§ Task requirements
Quote exactly the lines from the one with "effective way for law enforcement to catch" to the end of the data, both included; omit the pictures.
----------------
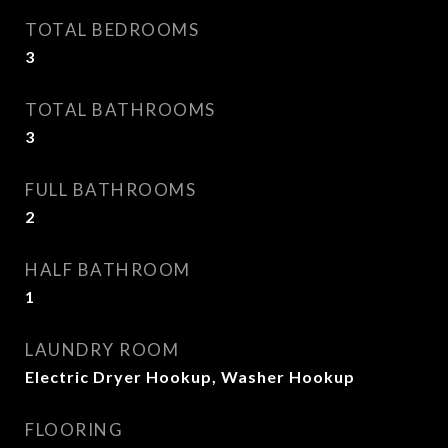
TOTAL BEDROOMS
3
TOTAL BATHROOMS
3
FULL BATHROOMS
2
HALF BATHROOM
1
LAUNDRY ROOM
Electric Dryer Hookup, Washer Hookup
FLOORING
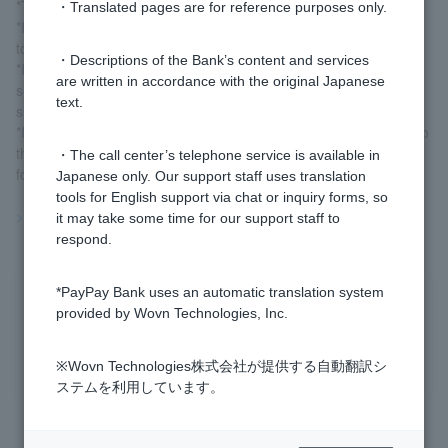
*The interest rate is variable.
・Translated pages are for reference purposes only.
*If the interest rate changes, the new interest rate will be applied
to all deposit balances from the day the interest rate changes.
・Descriptions of the Bank’s content and services
*Interest is calculated in units of 1 subunit of currency for each
are written in accordance with the original Japanese
subunit of currency in the balance. Interest amounts less than a
text.
subunit of currency will be rounded down.
*If you liquidate your account, the interest (after tax) earned up to
the day before the liquidation date will be deposited into your
・The call center’s telephone service is available in
foreign ordinary deposit account on the liquidation date.
Japanese only. Our support staff uses translation
tools for English support via chat or inquiry forms, so
>>Important information about foreign currency deposits
it may take some time for our support staff to
respond.
*PayPay Bank uses an automatic translation system
Was this helpful?
provided by Wovn Technologies, Inc.
yes
no
※Wovn Technologies株式会社が提供する自動翻訳シ
ステムを利用しています。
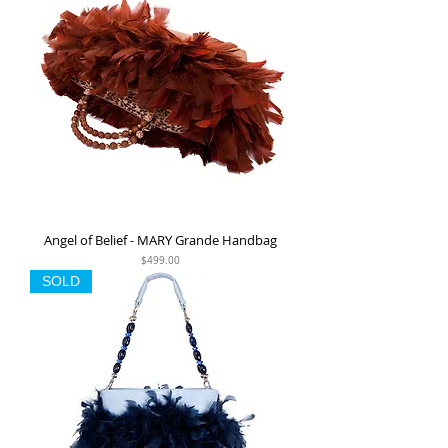
Angel of Belief - MARY Grande Handbag
Price
$499.00
SOLD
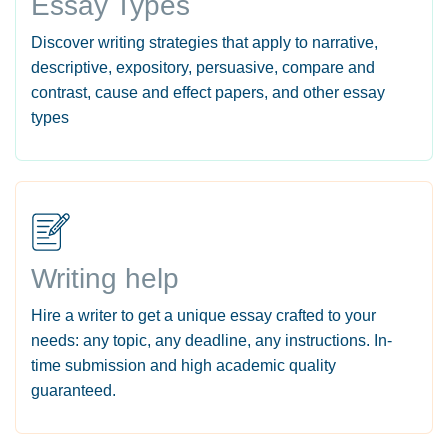
Essay Types
Discover writing strategies that apply to narrative,
descriptive, expository, persuasive, compare and
contrast, cause and effect papers, and other essay
types
Writing help
Hire a writer to get a unique essay crafted to your
needs: any topic, any deadline, any instructions. In-
time submission and high academic quality
guaranteed.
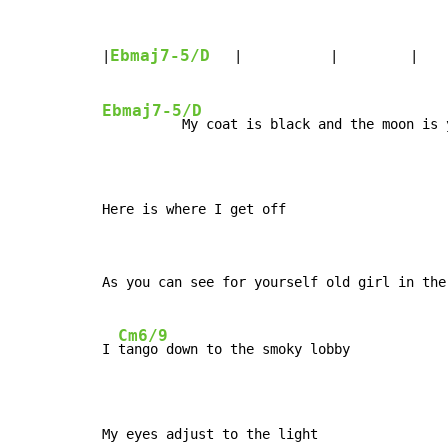
Ebmaj7-5/D
|
   |           |         |    
Ebmaj7-5/D
          My coat is black and the moon is y
Here is where I get off
As you can see for yourself old girl in the 
Cm6/9
I 
tango down to the smoky lobby

My eyes adjust to the light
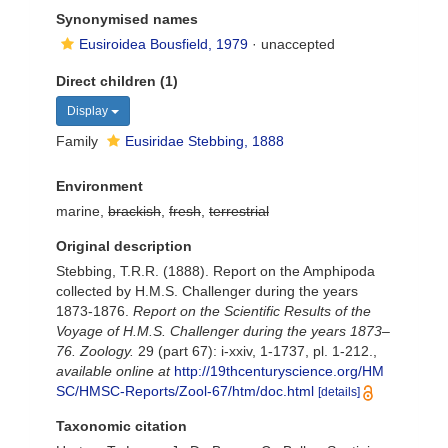
Synonymised names
Eusiroidea Bousfield, 1979
·
unaccepted
Direct children (1)
Display
Family
Eusiridae Stebbing, 1888
Environment
marine,
brackish
,
fresh
,
terrestrial
Original description
Stebbing, T.R.R. (1888). Report on the Amphipoda
collected by H.M.S. Challenger during the years
1873-1876.
Report on the Scientific Results of the
Voyage of H.M.S. Challenger during the years 1873–
76. Zoology.
29 (part 67): i-xxiv, 1-1737, pl. 1-212.
,
available online at
http://19thcenturyscience.org/HM
SC/HMSC-Reports/Zool-67/htm/doc.html
[details]
Taxonomic citation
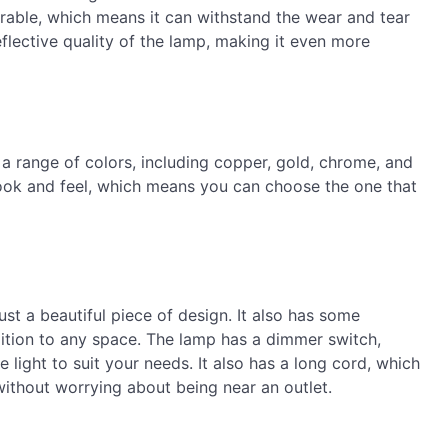
urable, which means it can withstand the wear and tear
eflective quality of the lamp, making it even more
a range of colors, including copper, gold, chrome, and
look and feel, which means you can choose the one that
t a beautiful piece of design. It also has some
ddition to any space. The lamp has a dimmer switch,
 light to suit your needs. It also has a long cord, which
ithout worrying about being near an outlet.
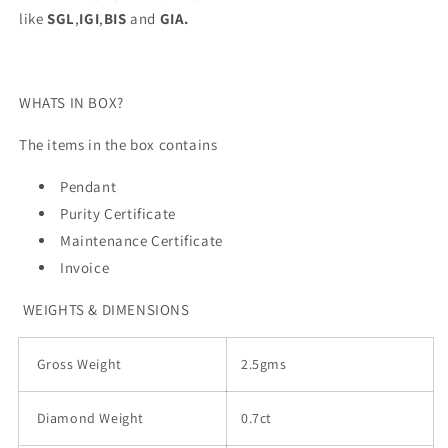
like
SGL
,
IGI
,
BIS
and
GIA.
WHATS IN BOX?
The items in the box contains
Pendant
Purity Certificate
Maintenance Certificate
Invoice
WEIGHTS & DIMENSIONS
Gross Weight
2.5gms
Diamond Weight
0.7ct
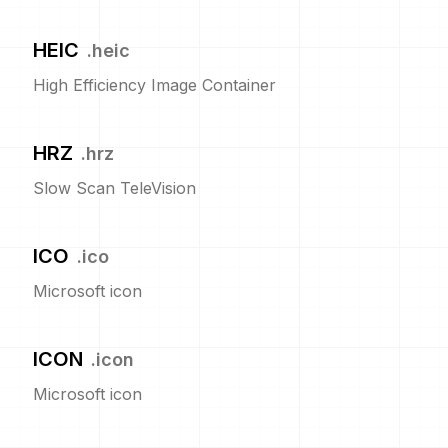
HEIC
.
heic
High Efficiency Image Container
HRZ
.
hrz
Slow Scan TeleVision
ICO
.
ico
Microsoft icon
ICON
.
icon
Microsoft icon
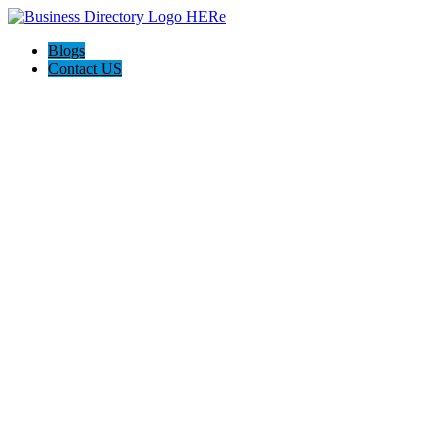
Blogs
Contact US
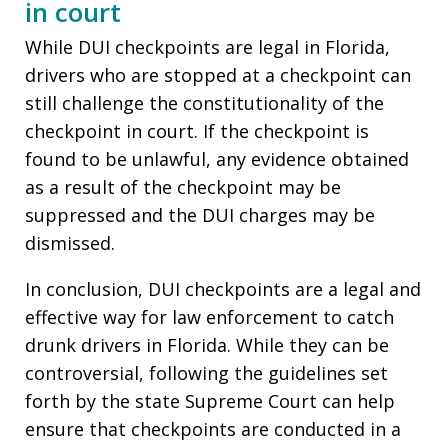
in court
While DUI checkpoints are legal in Florida,
drivers who are stopped at a checkpoint can
still challenge the constitutionality of the
checkpoint in court. If the checkpoint is
found to be unlawful, any evidence obtained
as a result of the checkpoint may be
suppressed and the DUI charges may be
dismissed.
In conclusion, DUI checkpoints are a legal and
effective way for law enforcement to catch
drunk drivers in Florida. While they can be
controversial, following the guidelines set
forth by the state Supreme Court can help
ensure that checkpoints are conducted in a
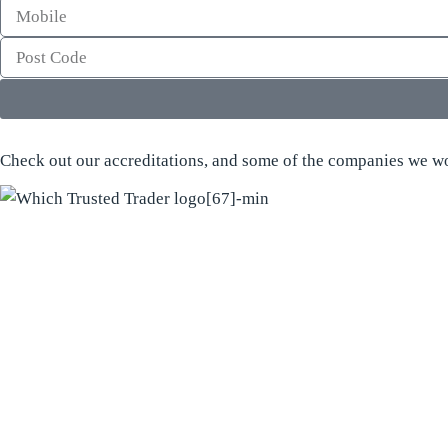
Check out our accreditations, and some of the companies we wo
----------------
§ Result
effective way for law enforcement to catch
drunk drivers in Florida. While they can be
controversial, following the guidelines set
forth by the state Supreme Court can help
ensure that checkpoints are conducted in a
Check out our accreditations, and some of the companies we wo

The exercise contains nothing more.